An ongoing trial in cooperation with the West Japan Oncology Group (WJOG) has already completed enrollment and is partly considering the unique clinical course of PM. The WJOG4007 trial, comparing second-line treatment with irinotecan or paclitaxel, is not limited to PM patients. Even if the prevalence of PM is not extensive at the time of enrollment, it is expected that ~1/3 of the patients will develop PM during cancer progression. A proportion of the PM patients are likely to develop bowel obstruction and would in turn lose their opportunity to receive irinotecan, due to its poor elimination from the intestine and liver. The majority of oncologists tend to avoid selecting irinotecan as a first-line treatment for patients with PM due to its characteristic excretion mechanism. However, certain experienced gastrointestinal oncologists predict disease progression and the development of PM and, therefore, prefer to use irinotecan as early as possible, suggesting that, by using all active chemotherapeutic agents, including irinotecan, patients may achieve a survival benefit.

Our data did not elucidate at which timepoint the complications occur. It is considered that disease progression in cases with PM is closely associated with bowel obstruction and ascites. In general, bowel obstruction and ascites represent typical symptoms and clinical evidence of disease progression in GC patients with PM. It is difficult to assess disease progression in patients with small PM. Japanese investigators recently reported that progression-free survival does not directly reflect on overall survival in GC (23). There may be several reasons for this and we hypothesized that one of the possible explanations is the unique clinical characteristics of PM in GC. The majority of the patients with PM do not have RECIST target lesions; thus, it is very difficult to define a distinct point of disease progression. When conducting control trials by using progression-free survival as a primary endpoint in GC, we must consider enrolling only patients who have target lesions, while indirectly considering bowel obstruction and ascites as progression events.

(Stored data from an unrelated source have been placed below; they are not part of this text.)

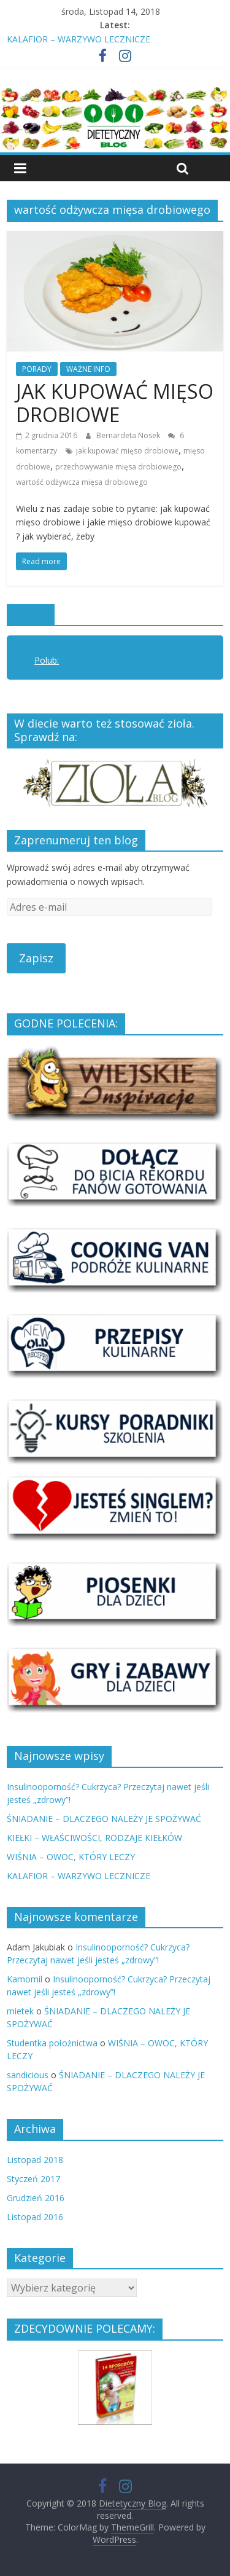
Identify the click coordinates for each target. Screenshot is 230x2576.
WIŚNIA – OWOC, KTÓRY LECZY (71, 1857)
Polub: (30, 614)
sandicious (27, 2075)
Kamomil (24, 1979)
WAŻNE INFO (88, 369)
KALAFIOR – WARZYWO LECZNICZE (78, 39)
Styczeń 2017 (33, 2179)
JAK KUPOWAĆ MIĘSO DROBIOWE (114, 403)
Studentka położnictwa (52, 2043)
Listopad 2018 (35, 2160)
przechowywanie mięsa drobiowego (118, 466)
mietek (20, 2011)
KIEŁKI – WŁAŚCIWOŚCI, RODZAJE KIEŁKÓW (94, 1838)
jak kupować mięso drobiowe (127, 451)
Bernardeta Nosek (129, 435)
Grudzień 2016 (35, 2198)
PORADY (37, 369)
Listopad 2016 (35, 2217)
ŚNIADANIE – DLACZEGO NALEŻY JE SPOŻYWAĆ (104, 1818)
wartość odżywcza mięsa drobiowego (82, 482)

Our data also suggests that we should consider a change of active regimens in patients with PM when there are clinical symptoms of bowel obstruction and ascites without any definitive progression of metastases on imaging. In the presence of bowel obstruction and massive ascites, it is impossible to continue with anticancer treatment, unless the patient's clinical condition is reversed. The clinical characteristics of patients with PM of GC are unique and it is crucial to consider PM as a predictive sign and an important factor when making clinical decisions and developing treatment strategies.